--- START ---

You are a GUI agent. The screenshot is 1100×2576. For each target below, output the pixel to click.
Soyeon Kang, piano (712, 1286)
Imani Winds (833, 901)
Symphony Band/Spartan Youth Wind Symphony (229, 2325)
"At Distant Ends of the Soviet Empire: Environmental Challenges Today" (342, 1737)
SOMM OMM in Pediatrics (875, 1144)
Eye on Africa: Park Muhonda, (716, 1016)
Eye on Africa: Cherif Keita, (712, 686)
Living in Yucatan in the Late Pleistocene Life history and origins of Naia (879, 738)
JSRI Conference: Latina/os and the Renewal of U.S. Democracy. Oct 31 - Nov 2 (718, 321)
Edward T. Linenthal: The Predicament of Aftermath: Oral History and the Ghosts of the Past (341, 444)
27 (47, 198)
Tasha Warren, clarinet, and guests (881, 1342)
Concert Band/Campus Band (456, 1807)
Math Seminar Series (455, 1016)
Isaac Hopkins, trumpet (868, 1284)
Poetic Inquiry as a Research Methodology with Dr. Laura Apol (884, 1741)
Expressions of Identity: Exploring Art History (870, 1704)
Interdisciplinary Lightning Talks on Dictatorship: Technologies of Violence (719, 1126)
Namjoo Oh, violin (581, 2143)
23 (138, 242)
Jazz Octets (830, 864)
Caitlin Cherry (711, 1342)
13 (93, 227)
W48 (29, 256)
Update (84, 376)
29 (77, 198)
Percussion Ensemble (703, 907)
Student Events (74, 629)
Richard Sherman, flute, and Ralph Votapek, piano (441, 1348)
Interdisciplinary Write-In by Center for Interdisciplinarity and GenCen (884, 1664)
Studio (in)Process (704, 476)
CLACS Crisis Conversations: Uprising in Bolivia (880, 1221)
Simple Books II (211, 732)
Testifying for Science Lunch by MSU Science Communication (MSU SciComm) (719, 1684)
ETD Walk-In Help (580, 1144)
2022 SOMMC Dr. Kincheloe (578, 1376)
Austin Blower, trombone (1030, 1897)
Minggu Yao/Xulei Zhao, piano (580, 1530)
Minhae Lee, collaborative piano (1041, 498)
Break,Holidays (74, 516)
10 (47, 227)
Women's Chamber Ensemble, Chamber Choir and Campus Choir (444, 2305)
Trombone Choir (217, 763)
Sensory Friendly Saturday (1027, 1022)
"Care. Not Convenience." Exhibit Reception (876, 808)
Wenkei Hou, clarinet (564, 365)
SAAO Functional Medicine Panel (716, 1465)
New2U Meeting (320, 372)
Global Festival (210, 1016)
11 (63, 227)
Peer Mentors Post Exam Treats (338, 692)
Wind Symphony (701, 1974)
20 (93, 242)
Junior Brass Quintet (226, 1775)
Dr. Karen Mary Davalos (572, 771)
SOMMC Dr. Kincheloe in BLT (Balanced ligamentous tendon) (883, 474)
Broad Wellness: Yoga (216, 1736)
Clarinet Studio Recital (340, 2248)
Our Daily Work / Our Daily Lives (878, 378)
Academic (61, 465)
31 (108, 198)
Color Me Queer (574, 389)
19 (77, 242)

--- END ---

Work instruction. All of the records should be repeated precisely as written.

Exercise solution.
You are a GUI agent. The screenshot is 1100×2576. For each target below, output the pixel to click.
Soyeon Kang, piano (712, 1286)
Imani Winds (833, 901)
Symphony Band/Spartan Youth Wind Symphony (229, 2325)
"At Distant Ends of the Soviet Empire: Environmental Challenges Today" (342, 1737)
SOMM OMM in Pediatrics (875, 1144)
Eye on Africa: Park Muhonda, (716, 1016)
Eye on Africa: Cherif Keita, (712, 686)
Living in Yucatan in the Late Pleistocene Life history and origins of Naia (879, 738)
JSRI Conference: Latina/os and the Renewal of U.S. Democracy. Oct 31 - Nov 2 (718, 321)
Edward T. Linenthal: The Predicament of Aftermath: Oral History and the Ghosts of the Past (341, 444)
27 (47, 198)
Tasha Warren, clarinet, and guests (881, 1342)
Concert Band/Campus Band (456, 1807)
Math Seminar Series (455, 1016)
Isaac Hopkins, trumpet (868, 1284)
Poetic Inquiry as a Research Methodology with Dr. Laura Apol (884, 1741)
Expressions of Identity: Exploring Art History (870, 1704)
Interdisciplinary Lightning Talks on Dictatorship: Technologies of Violence (719, 1126)
Namjoo Oh, violin (581, 2143)
23 (138, 242)
Jazz Octets (830, 864)
Caitlin Cherry (711, 1342)
13 (93, 227)
W48 (29, 256)
Update (84, 376)
29 (77, 198)
Percussion Ensemble (703, 907)
Student Events (74, 629)
Richard Sherman, flute, and Ralph Votapek, piano (441, 1348)
Interdisciplinary Write-In by Center for Interdisciplinarity and GenCen (884, 1664)
Studio (in)Process (704, 476)
CLACS Crisis Conversations: Uprising in Bolivia (880, 1221)
Simple Books II (211, 732)
Testifying for Science Lunch by MSU Science Communication (MSU SciComm) (719, 1684)
ETD Walk-In Help (580, 1144)
2022 SOMMC Dr. Kincheloe (578, 1376)
Austin Blower, trombone (1030, 1897)
Minggu Yao/Xulei Zhao, piano (580, 1530)
Minhae Lee, collaborative piano (1041, 498)
Break,Holidays (74, 516)
10 (47, 227)
Women's Chamber Ensemble, Chamber Choir and Campus Choir (444, 2305)
Trombone Choir (217, 763)
Sensory Friendly Saturday (1027, 1022)
"Care. Not Convenience." Exhibit Reception (876, 808)
Wenkei Hou, clarinet (564, 365)
SAAO Functional Medicine Panel (716, 1465)
New2U Meeting (320, 372)
Global Festival (210, 1016)
11 (63, 227)
Peer Mentors Post Exam Treats (338, 692)
Wind Symphony (701, 1974)
20 (93, 242)
Junior Brass Quintet (226, 1775)
Dr. Karen Mary Davalos (572, 771)
SOMMC Dr. Kincheloe in BLT (Balanced ligamentous tendon) (883, 474)
Broad Wellness: Yoga (216, 1736)
Clarinet Studio Recital (340, 2248)
Our Daily Work / Our Daily Lives (878, 378)
Academic (61, 465)
31 (108, 198)
Color Me Queer (574, 389)
19 (77, 242)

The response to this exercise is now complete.